# Difference in Western and English bits?



## smrobs (Jul 30, 2008)

Yes, the purpose of using a curb bit with a semi-long shank on a western horse is so that you can clearly communicate the cues without having to make actual contact with the horse's mouth.

Think of it like this, a regular old snaffle bit has a 1:1 pressure ratio, meaning that for every ounce you pull on the rein, they feel that same ounce in their mouth.

An average curb bit with 8 inch shanks might have a 1:7 pressure ratio. So for every ounce you pull on the reins, that applies 7 ounces to their mouth. That's why those bits are supposed to be ridden on a loose rein, because to ride on contact would be putting way too much pressure on a horse's sensitive mouth.

So, in a curb bit, with a horse that has been taught to respond properly to a snaffle, you can put them in a curb and get a response by applying only 1/7th of an ounce of pressure on the reins. Basically, that means just barely picking up the slack out of the reins.

The horse still feels the same amount of pressure in their mouth, but the rider's cues are greatly diminished, allowing the cues to be so small that they are almost invisible.


----------



## Corporal (Jul 29, 2010)

I have been riding since I was 9yo and I've been a horse owner/trainer since I was 27yo, and that was 28 years ago. Most of us end up riding/training for both direct reining and neck reining and after awhile you discover that he will, too, want to ride with a slack rein sometimes.
Here is where the bits differ. 
Western riders prefer to give very light cues to halt and half halt. 
English riders follow the movement, giving and taking at the walk and canter, and holding still at the trot JUST LIKE the horse does.
Don't misinterpret following the mouth while you direct rein with holding your horse's mouth tightly. You will destroy a good whoa this way and end up fighting with your horse.
When I taught lessons and came upon girls who would hand on the horse's mouth I gave them a 2nd set of reins made out of plastic baling twine. I would tie each end to the snaffle and have my students hold their twine reins on the outside of the pinkies. Every time they would hang on the horse's mouth it would dig into their hands, so they learned to lighten up.
I school my horses at home with a snaffle, but I trail ride with a curb. I own two KMH's and they LOVE to race at the amble. I also have always cooled down my horses with a loose rein to relax the mouth bc it's stops the "chatter" from my cues.


----------



## bsms (Dec 31, 2010)

I'll offer a somewhat different answer.

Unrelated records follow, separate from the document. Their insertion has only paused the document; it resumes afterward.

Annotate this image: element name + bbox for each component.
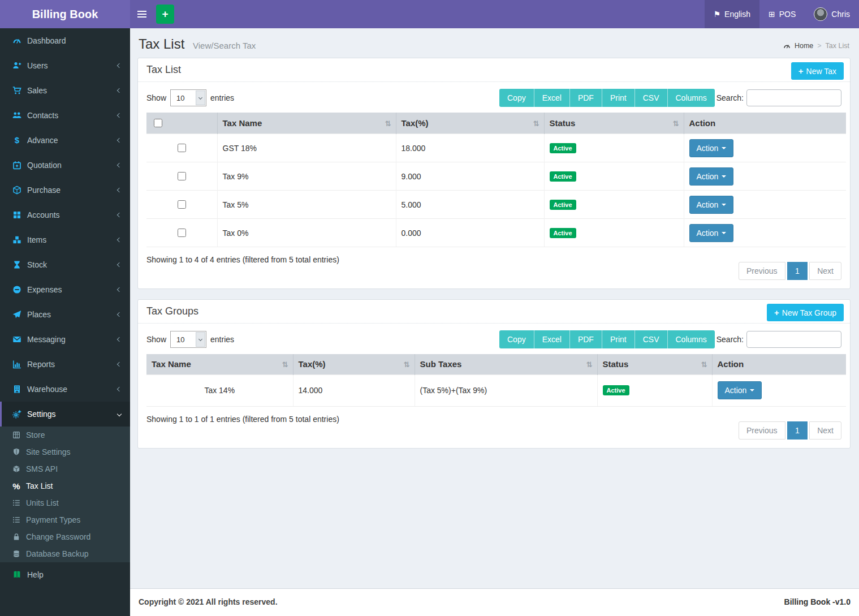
pdf-button[interactable]: PDF [570,330,602,348]
action-dropdown-button[interactable]: Action [689,167,734,186]
list-icon [12,516,20,524]
new-tax-button[interactable]: + New Tax [791,62,844,80]
sidebar-item-accounts[interactable]: Accounts [0,203,130,227]
pos-menu-item[interactable]: ⊞ POS [759,0,805,28]
sidebar-item-reports[interactable]: Reports [0,352,130,377]
chevron-left-icon [117,188,122,192]
table-footer: Showing 1 to 1 of 1 entries (filtered fr… [146,407,841,440]
pdf-button[interactable]: PDF [570,89,602,107]
sidebar-subitem-sms-api[interactable]: SMS API [0,460,130,477]
sidebar-item-settings[interactable]: Settings [0,402,130,427]
cart-icon [12,86,21,95]
column-header-status[interactable]: Status⇅ [597,354,712,374]
search-input[interactable] [746,89,841,106]
sidebar-subitem-database-backup[interactable]: Database Backup [0,545,130,562]
gears-icon [12,410,21,419]
quick-add-button[interactable]: + [156,5,174,24]
sidebar-item-help[interactable]: Help [0,562,130,587]
copy-button[interactable]: Copy [499,89,534,107]
bar-chart-icon [12,360,21,369]
page-number-button[interactable]: 1 [787,421,808,440]
sidebar-item-sales[interactable]: Sales [0,78,130,103]
sidebar-item-users[interactable]: Users [0,53,130,78]
sidebar-subitem-change-password[interactable]: Change Password [0,528,130,545]
action-dropdown-button[interactable]: Action [718,381,762,399]
page-length-select[interactable]: 10 [170,89,206,106]
tax-list-panel-body: Show 10 entries Copy Excel PDF [138,82,850,288]
sidebar-item-purchase[interactable]: Purchase [0,178,130,203]
sidebar-subitem-store[interactable]: Store [0,427,130,443]
sidebar-item-contacts[interactable]: Contacts [0,103,130,128]
print-button[interactable]: Print [602,89,635,107]
caret-down-icon [722,232,726,234]
sidebar-item-places[interactable]: Places [0,302,130,327]
list-icon [12,499,20,507]
gauge-icon [12,36,21,45]
excel-button[interactable]: Excel [534,330,570,348]
status-badge: Active [550,228,576,238]
action-dropdown-button[interactable]: Action [689,224,734,242]
sidebar-item-messaging[interactable]: Messaging [0,327,130,352]
tax-name-cell: GST 18% [217,134,396,162]
sidebar-item-quotation[interactable]: Quotation [0,153,130,178]
next-page-button[interactable]: Next [809,421,841,440]
breadcrumb-home-link[interactable]: Home [795,42,813,50]
action-dropdown-button[interactable]: Action [689,139,734,157]
page-length-control: Show 10 entries [146,89,234,106]
column-header-tax-name[interactable]: Tax Name⇅ [146,354,293,374]
caret-down-icon [722,204,726,206]
column-header-status[interactable]: Status⇅ [544,113,684,134]
search-input[interactable] [746,331,841,348]
row-checkbox[interactable] [178,144,186,152]
chevron-left-icon [117,337,122,342]
app-version: Billing Book -v1.0 [784,597,851,606]
page-number-button[interactable]: 1 [787,262,808,280]
sidebar-subitem-payment-types[interactable]: Payment Types [0,511,130,528]
app-logo[interactable]: Billing Book [0,0,130,28]
sidebar-toggle-button[interactable] [130,0,154,28]
pos-label: POS [779,10,796,19]
user-menu-item[interactable]: Chris [805,0,859,28]
column-header-tax-percent[interactable]: Tax(%)⇅ [293,354,415,374]
table-info: Showing 1 to 4 of 4 entries (filtered fr… [146,247,339,264]
column-header-tax-percent[interactable]: Tax(%)⇅ [396,113,544,134]
sidebar-subitem-site-settings[interactable]: Site Settings [0,443,130,460]
select-all-checkbox[interactable] [154,119,162,127]
print-button[interactable]: Print [602,330,635,348]
sidebar-item-items[interactable]: Items [0,227,130,252]
copy-button[interactable]: Copy [499,330,534,348]
sidebar-subitem-tax-list[interactable]: % Tax List [0,477,130,494]
previous-page-button[interactable]: Previous [739,421,785,440]
box-icon [12,465,20,473]
csv-button[interactable]: CSV [635,330,668,348]
sidebar-item-advance[interactable]: $ Advance [0,128,130,153]
sidebar-subitem-units-list[interactable]: Units List [0,494,130,511]
sidebar-item-stock[interactable]: Stock [0,252,130,277]
sidebar-item-expenses[interactable]: Expenses [0,277,130,302]
next-page-button[interactable]: Next [809,262,841,280]
column-header-tax-name[interactable]: Tax Name⇅ [217,113,396,134]
csv-button[interactable]: CSV [635,89,668,107]
language-menu-item[interactable]: ⚑ English [705,0,759,28]
sidebar-item-dashboard[interactable]: Dashboard [0,28,130,53]
chevron-left-icon [117,138,122,143]
row-checkbox[interactable] [178,200,186,209]
tax-percent-cell: 0.000 [396,219,544,247]
new-tax-group-button[interactable]: + New Tax Group [767,304,844,321]
plus-icon: + [798,66,804,76]
column-header-sub-taxes[interactable]: Sub Taxes⇅ [415,354,597,374]
status-badge: Active [550,143,576,153]
previous-page-button[interactable]: Previous [739,262,785,280]
row-checkbox[interactable] [178,172,186,180]
table-row: Tax 9% 9.000 Active Action [146,162,846,191]
minus-circle-icon [12,285,21,294]
excel-button[interactable]: Excel [534,89,570,107]
columns-button[interactable]: Columns [668,89,715,107]
tax-list-panel: Tax List + New Tax Show 10 [137,58,851,289]
columns-button[interactable]: Columns [668,330,715,348]
sidebar-item-warehouse[interactable]: Warehouse [0,377,130,402]
page-length-select[interactable]: 10 [170,331,206,348]
action-dropdown-button[interactable]: Action [689,196,734,214]
row-checkbox[interactable] [178,229,186,237]
tax-list-table: Tax Name⇅ Tax(%)⇅ Status⇅ Action GST 18%… [146,113,846,247]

I think the difference comes from the number of hands used in riding. English riding tends to be very directive. The approach to a jump needs to be set up just right, although much of the jump itself may be left to the horse. Dressage is all about controlling the horse's every movement. Using two hands and riding with constant contact allows that precise and very directive control.

Western riding in based on ranch work, where having a hand free to use a rope can be critical. Much of western riding involves the horse using ITS initiative. That is why you will see ads boasting the horse is "cowy". Even if you wanted to, you couldn't cue the horse fast enough for it to cut cattle well. You give it guidance, but a lot depends on the horse learning its job and doing it.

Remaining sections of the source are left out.